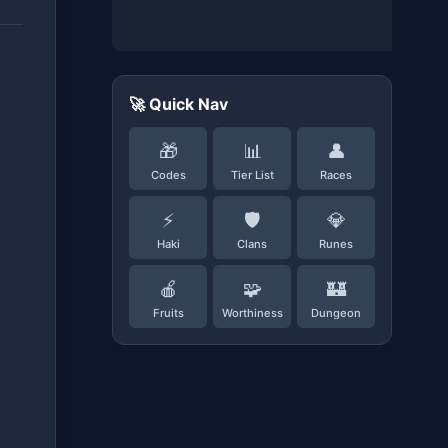
🚀 Quick Nav
🎁
📊
👤
Codes
Tier List
Races
⚡
🛡️
💎
Haki
Clans
Runes
🍎
🧩
🏰
Fruits
Worthiness
Dungeon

WHAT IS BEING ASKED
Exactly as written, copy the entries above without their pictures.

WRITTEN SOLUTION
🚀 Quick Nav
🎁
📊
👤
Codes
Tier List
Races
⚡
🛡️
💎
Haki
Clans
Runes
🍎
🧩
🏰
Fruits
Worthiness
Dungeon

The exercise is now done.